# What you should do
Look through the entries for the string "help" and copy every line where it shows up.
'''
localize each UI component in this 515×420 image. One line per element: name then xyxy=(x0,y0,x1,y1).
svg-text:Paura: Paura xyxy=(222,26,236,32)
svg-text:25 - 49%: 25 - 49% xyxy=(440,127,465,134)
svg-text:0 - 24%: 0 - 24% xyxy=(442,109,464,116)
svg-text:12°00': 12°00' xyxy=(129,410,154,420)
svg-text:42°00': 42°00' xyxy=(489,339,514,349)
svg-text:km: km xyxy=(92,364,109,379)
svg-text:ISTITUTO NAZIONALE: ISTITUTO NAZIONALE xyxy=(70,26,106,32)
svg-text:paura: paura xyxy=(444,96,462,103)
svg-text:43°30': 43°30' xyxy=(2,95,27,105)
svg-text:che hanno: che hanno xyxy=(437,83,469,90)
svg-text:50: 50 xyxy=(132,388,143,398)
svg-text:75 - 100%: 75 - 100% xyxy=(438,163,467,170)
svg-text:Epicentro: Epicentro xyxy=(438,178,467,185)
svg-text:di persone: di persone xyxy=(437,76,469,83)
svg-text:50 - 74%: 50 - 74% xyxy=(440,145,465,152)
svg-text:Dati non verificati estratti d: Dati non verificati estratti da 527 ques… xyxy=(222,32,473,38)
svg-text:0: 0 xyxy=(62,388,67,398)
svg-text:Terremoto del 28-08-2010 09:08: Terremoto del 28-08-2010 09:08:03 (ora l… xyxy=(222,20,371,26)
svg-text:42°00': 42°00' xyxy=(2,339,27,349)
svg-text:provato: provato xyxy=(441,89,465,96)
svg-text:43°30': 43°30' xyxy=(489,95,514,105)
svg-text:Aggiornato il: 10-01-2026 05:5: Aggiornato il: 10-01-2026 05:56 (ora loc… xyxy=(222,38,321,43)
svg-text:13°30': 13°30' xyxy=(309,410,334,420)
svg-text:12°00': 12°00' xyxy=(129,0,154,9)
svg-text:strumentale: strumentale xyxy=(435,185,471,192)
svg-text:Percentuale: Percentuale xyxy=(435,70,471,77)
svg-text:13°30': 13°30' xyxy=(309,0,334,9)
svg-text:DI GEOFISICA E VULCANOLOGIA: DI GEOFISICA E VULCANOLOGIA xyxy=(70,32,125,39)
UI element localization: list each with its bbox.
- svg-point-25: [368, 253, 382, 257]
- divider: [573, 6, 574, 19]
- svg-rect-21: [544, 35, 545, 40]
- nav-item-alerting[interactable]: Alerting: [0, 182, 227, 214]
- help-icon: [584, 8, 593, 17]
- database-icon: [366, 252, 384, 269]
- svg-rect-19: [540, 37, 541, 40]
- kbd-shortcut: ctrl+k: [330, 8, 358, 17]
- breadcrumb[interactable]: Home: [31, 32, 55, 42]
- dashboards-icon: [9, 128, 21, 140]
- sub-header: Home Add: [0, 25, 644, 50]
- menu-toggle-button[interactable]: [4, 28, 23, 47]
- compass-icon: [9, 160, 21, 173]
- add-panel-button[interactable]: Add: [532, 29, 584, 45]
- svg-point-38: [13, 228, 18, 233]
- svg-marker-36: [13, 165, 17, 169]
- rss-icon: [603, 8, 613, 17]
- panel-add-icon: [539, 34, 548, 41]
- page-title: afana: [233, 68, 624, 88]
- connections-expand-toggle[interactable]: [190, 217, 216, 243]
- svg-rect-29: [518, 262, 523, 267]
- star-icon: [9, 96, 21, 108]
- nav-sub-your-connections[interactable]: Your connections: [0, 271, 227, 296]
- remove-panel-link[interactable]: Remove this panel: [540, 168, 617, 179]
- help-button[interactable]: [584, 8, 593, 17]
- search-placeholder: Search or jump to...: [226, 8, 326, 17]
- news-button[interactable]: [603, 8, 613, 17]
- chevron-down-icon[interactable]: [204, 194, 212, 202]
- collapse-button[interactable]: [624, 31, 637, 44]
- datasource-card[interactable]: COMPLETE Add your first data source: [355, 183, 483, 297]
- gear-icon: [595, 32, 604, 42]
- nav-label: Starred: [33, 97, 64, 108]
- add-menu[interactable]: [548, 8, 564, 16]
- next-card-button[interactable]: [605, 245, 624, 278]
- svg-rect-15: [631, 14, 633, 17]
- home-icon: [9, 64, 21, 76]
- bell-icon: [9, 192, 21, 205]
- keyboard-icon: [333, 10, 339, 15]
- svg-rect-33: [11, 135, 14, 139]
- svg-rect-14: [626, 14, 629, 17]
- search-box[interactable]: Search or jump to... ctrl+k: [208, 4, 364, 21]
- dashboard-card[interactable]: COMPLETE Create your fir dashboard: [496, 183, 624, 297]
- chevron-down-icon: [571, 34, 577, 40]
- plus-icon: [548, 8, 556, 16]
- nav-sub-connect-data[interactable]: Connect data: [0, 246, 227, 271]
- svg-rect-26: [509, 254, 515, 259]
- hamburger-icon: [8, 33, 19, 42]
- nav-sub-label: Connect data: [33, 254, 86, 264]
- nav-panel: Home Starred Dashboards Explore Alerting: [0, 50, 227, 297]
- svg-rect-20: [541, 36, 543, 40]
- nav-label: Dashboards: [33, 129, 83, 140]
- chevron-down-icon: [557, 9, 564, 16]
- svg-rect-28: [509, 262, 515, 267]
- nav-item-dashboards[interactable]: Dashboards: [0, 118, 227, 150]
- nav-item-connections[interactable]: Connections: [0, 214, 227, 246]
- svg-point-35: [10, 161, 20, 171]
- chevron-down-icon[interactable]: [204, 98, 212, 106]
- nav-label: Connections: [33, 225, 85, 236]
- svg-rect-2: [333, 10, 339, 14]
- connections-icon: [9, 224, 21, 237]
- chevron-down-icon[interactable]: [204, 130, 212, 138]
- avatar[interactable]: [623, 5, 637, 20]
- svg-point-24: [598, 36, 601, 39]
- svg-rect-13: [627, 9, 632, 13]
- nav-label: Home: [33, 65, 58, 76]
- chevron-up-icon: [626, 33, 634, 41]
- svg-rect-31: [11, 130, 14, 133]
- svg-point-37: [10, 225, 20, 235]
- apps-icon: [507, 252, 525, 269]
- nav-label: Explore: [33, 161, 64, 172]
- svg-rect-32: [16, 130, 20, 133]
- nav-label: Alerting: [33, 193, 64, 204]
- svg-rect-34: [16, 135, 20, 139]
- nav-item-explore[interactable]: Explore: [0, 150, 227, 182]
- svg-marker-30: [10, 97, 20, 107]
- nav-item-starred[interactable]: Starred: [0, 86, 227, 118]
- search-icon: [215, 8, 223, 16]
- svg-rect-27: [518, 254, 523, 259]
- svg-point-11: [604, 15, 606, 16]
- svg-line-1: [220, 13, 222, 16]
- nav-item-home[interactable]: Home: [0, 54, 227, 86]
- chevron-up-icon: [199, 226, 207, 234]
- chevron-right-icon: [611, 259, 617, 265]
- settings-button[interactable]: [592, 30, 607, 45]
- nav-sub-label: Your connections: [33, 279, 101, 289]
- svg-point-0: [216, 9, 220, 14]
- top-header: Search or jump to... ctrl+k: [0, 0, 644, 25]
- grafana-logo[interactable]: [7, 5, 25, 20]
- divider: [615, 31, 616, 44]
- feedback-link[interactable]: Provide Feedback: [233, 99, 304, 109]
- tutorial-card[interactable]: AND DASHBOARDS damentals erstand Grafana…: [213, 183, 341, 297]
'''
# Problem solution
- help-icon: [584, 8, 593, 17]
- help-button[interactable]: [584, 8, 593, 17]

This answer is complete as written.